### EXTRACTED INFORMATION
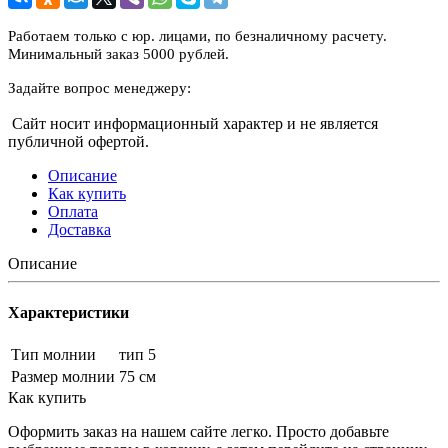
Работаем только с юр. лицами, по безналичному расчету.
Минимальный заказ 5000 рублей.
Задайте вопрос менеджеру:
Сайт носит информационный характер и не является
публичной офертой.
Описание
Как купить
Оплата
Доставка
Описание
Характеристики
Тип молнии
тип 5
Размер молнии
75 см
Как купить
Оформить заказ на нашем сайте легко. Просто добавьте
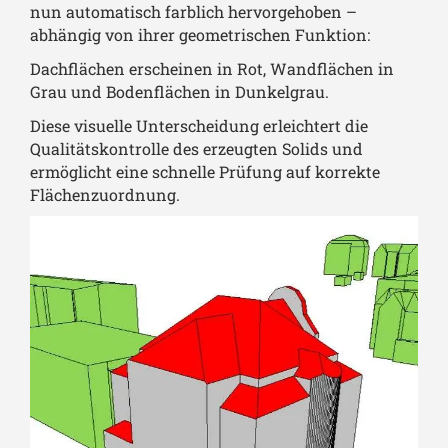
nun automatisch farblich hervorgehoben –
abhängig von ihrer geometrischen Funktion:
Dachflächen erscheinen in Rot, Wandflächen in
Grau und Bodenflächen in Dunkelgrau.
Diese visuelle Unterscheidung erleichtert die
Qualitätskontrolle des erzeugten Solids und
ermöglicht eine schnelle Prüfung auf korrekte
Flächenzuordnung.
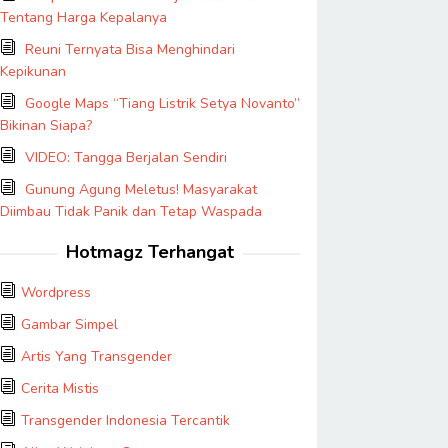
Tentang Harga Kepalanya
Reuni Ternyata Bisa Menghindari
Kepikunan
Google Maps “Tiang Listrik Setya Novanto”
Bikinan Siapa?
VIDEO: Tangga Berjalan Sendiri
Gunung Agung Meletus! Masyarakat
Diimbau Tidak Panik dan Tetap Waspada
Hotmagz Terhangat
Wordpress
Gambar Simpel
Artis Yang Transgender
Cerita Mistis
Transgender Indonesia Tercantik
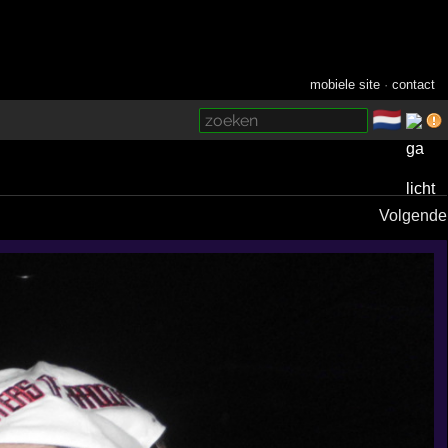
mobiele site
·
contact
🇳🇱
­
Volgende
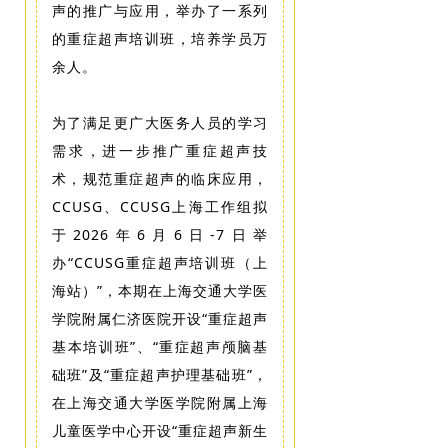
声的推广与应用，举办了一系列
的重症超声培训班，培养学员万
余人。
为了满足更广大医务人员的学习
需求，进一步推广重症超声技
术，规范重症超声的临床应用，
CCUSG、CCUSG上海工作组拟
于2026年6月6日-7日举
办“CCUSG重症超声培训班（上
海站）”，本期在上海交通大学医
学院附属仁济医院开设“重症超声
基本培训班”、“重症超声颅脑基
础班”及“重症超声护理基础班”，
在上海交通大学医学院附属上海
儿童医学中心开设“重症超声新生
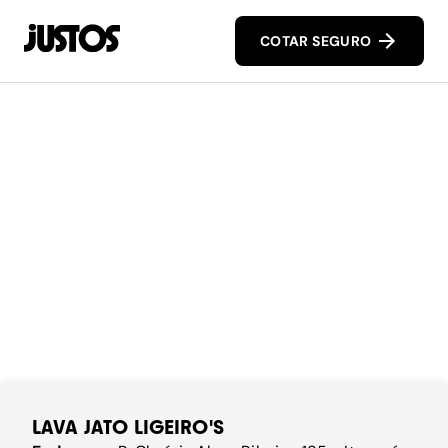
COTAR SEGURO
LAVA JATO LIGEIRO'S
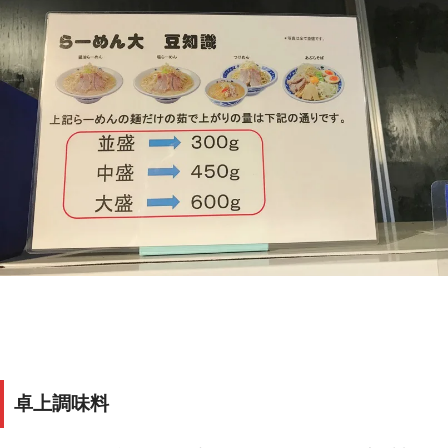
卓上調味料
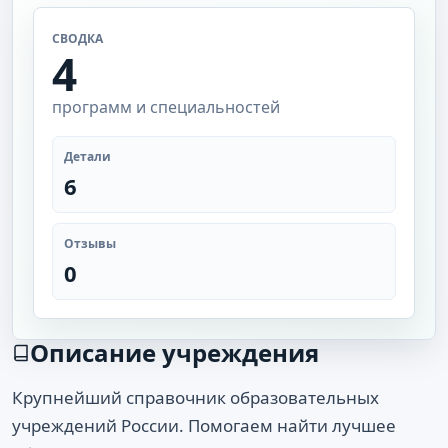
СВОДКА
4
программ и специальностей
Детали
6
Отзывы
0
Описание учреждения
Крупнейший справочник образовательных
учреждений России. Помогаем найти лучшее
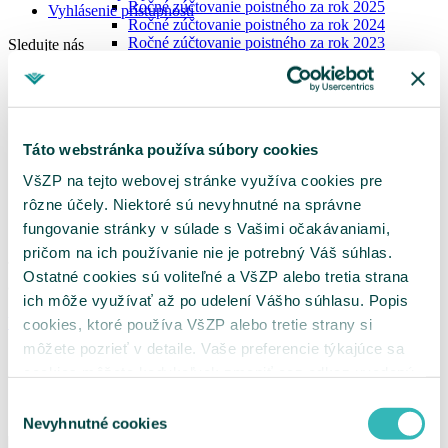
Ročné zúčtovanie poistného za rok 2025
Vyhlásenie prístupnosti
Ročné zúčtovanie poistného za rok 2024
Ročné zúčtovanie poistného za rok 2023
Sledujte nás
Potvrdenia o nedoplatkoch
Facebook
Vydávanie výkazov nedoplatkov
Instagram
Zoznam dlžníkov
LinkedIn
Tlačivá pre platiteľov
YouTube
Oznámenie o vzniku, zmene a zániku platiteľa
Táto webstránka používa súbory cookies
poistného
Stiahnite si našu aplikáciu
Oznámenie zamestnávateľa
VšZP na tejto webovej stránke využíva cookies pre
Výkaz preddavkov zamestnávateľa
Stiahnite si mobilnú aplikáciu VšZP z App Store
rôzne účely. Niektoré sú nevyhnutné na správne
Výkaz preddavkov na poistné na verejné
Stiahnite si mobilnú aplikáciu VšZP z Google Play
zdravotné poistenie platiteľa dividend
fungovanie stránky v súlade s Vašimi očakávaniami,
Stiahnite si mobilnú aplikáciu VšZP z App Gallery
Žiadosť o splátkový kalendár
pričom na ich používanie nie je potrebný Váš súhlas.
Žiadosť o vrátenie poistného / Žiadosť o
Ostatné cookies sú voliteľné a VšZP alebo tretia strana
preúčtovanie platby
©
Všeobecná zdravotná poisťovňa, a. s.
|
Mapa stránok
Vyhľadanie príslušnosti k pobočke
ich môže využívať až po udelení Vášho súhlasu. Popis
Ukrajina
Vyrobila spoločnosť
InterWay
cookies, ktoré používa VšZP alebo tretie strany si
MenuBanner
môžete pozrieť v detaile. Vaše preferencie týkajúce sa
Facebook
cookies môžete kedykoľvek zmeniť cez odkaz uvedený
Instagram
LinkedIn
na tejto
stránke
.
Výber
YouTube
Nevyhnutné cookies
súhlasu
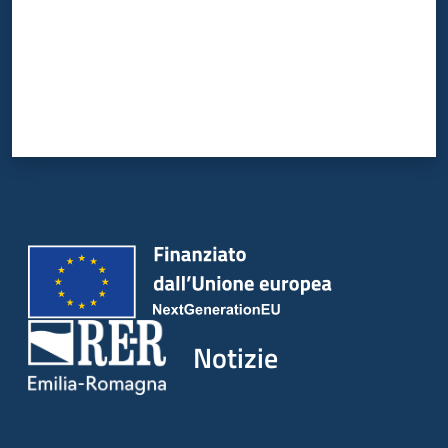
Notizie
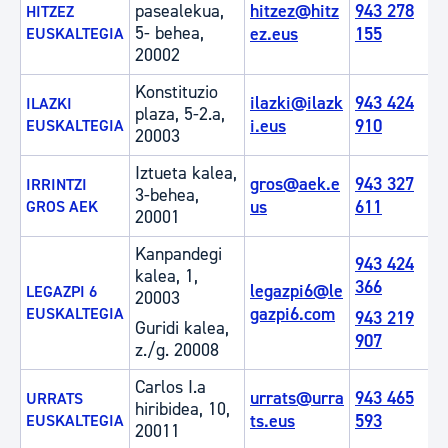
pasealekua,
hitzez@hitz
943 278
HITZEZ
5- behea,
ez.eus
155
EUSKALTEGIA
20002
Konstituzio
ilazki@ilazk
943 424
ILAZKI
plaza, 5-2.a,
i.eus
910
EUSKALTEGIA
20003
Iztueta kalea,
gros@aek.e
943 327
IRRINTZI
3-behea,
us
611
GROS AEK
20001
Kanpandegi
943 424
kalea, 1,
366
legazpi6@le
LEGAZPI 6
20003
gazpi6.com
EUSKALTEGIA
943 219
Guridi kalea,
907
z./g. 20008
Carlos I.a
urrats@urra
943 465
URRATS
hiribidea, 10,
ts.eus
593
EUSKALTEGIA
20011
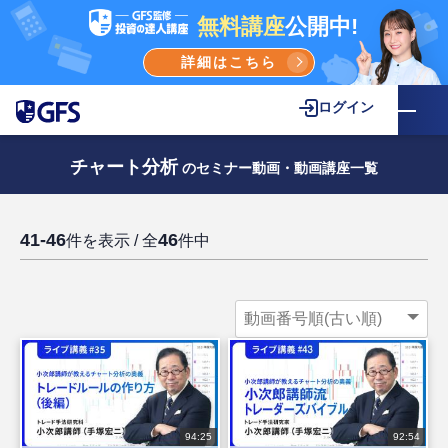
無料講座
公開中!
詳細はこちら
ログイン
チャート分析
のセミナー動画・動画講座一覧
41-46
46
件を表示 / 全
件中
94:25
92:54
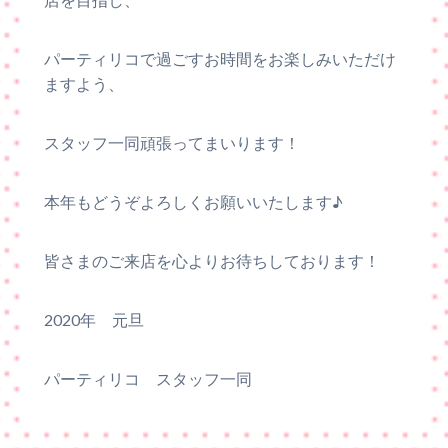
パーティリコで過ごすお時間をお楽しみいただけ
ますよう、
スタッフ一同頑張ってまいります！
本年もどうぞよろしくお願いいたします♪
皆さまのご来店を心よりお待ちしております！
2020年 元旦
パーティリコ スタッフ一同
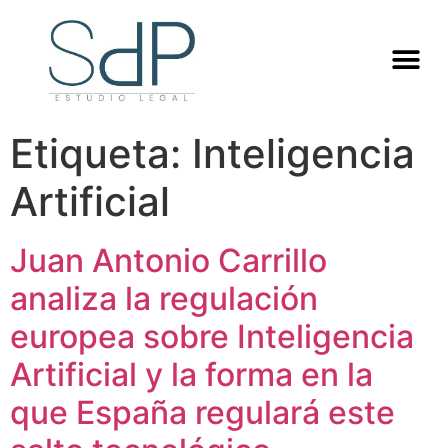
Etiqueta:
Inteligencia
Artificial
Juan Antonio Carrillo
analiza la regulación
europea sobre Inteligencia
Artificial y la forma en la
que España regulará este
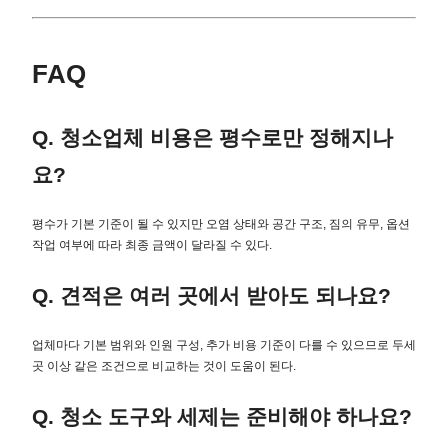
FAQ
Q. 청소업체 비용은 평수로만 정해지나
요?
평수가 기본 기준이 될 수 있지만 오염 상태와 공간 구조, 짐의 유무, 옵션
작업 여부에 따라 최종 금액이 달라질 수 있다.
Q. 견적은 여러 곳에서 받아도 되나요?
업체마다 기본 범위와 인원 구성, 추가 비용 기준이 다를 수 있으므로 두세
곳 이상 같은 조건으로 비교하는 것이 도움이 된다.
Q. 청소 도구와 세제는 준비해야 하나요?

### DIRECTIONS
Please give the number of lines in the entries that contain the word "aplikáciu", and nothing besides it.

### REPLY TO THE TASK
4